All American Airlines Hubs Offer TSA PreCheck Touchless ID

American Airlines, in partnership with the Transportation Security Administration (TSA), today announced TSA PreCheck® Touchless ID is available at all of American’s hub airports, giving eligible AAdvantage members a more streamlined, touchless experience at TSA security checkpoints.

Customers traveling through Charlotte (CLT), Chicago (ORD), Dallas-Fort Worth (DFW), Los Angeles (LAX), Miami (MIA), New York (JFK and LGA), Philadelphia (PHL), Phoenix (PHX) and Washington, D.C. (DCA), can verify their identity using secure facial-matching technology without presenting a physical ID or boarding pass. In addition to American’s hubs, the program is available at over 60 U.S. airports.

Faster and Seamless Experience

TSA PreCheck® Touchless ID uses advanced technology to compare a customer’s live image to photos they previously provided to the U.S. government, such as those in a passport, Global Entry or a visa. Once the identity is confirmed, customers can move through security more quickly and access an expedited checkpoint lane.

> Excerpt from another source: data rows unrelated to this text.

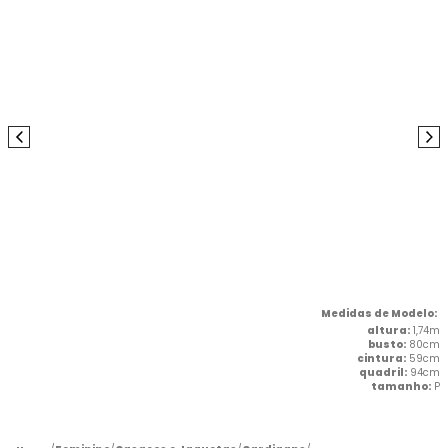
altura:
1,74m
busto:
80cm
cintura:
59cm
quadril:
94cm
tamanho:
P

Participation in TSA PreCheck® Touchless ID is voluntary, and TSA manages all biometric data. Eligible AAdvantage members who choose to participate can expect:

  • A faster, touchless identity verification process
  • Access to an expedited security lane
  • A smoother, more predictable checkpoint experience

To opt in to TSA PreCheck® Touchless ID with American, customers can:

  • Navigate to the “Information and password” section of the account settings in their AAdvantage® profile on the American app or website.
  • Scroll to “Secure traveler,” and save both their Known Traveler Number (KTN) and valid passport details.
  • Verify that the full name, date of birth and passport number in their AAdvantage® profile matches the same information on their passport.
  • Check the box to opt in to “TSA PreCheck® Touchless ID.”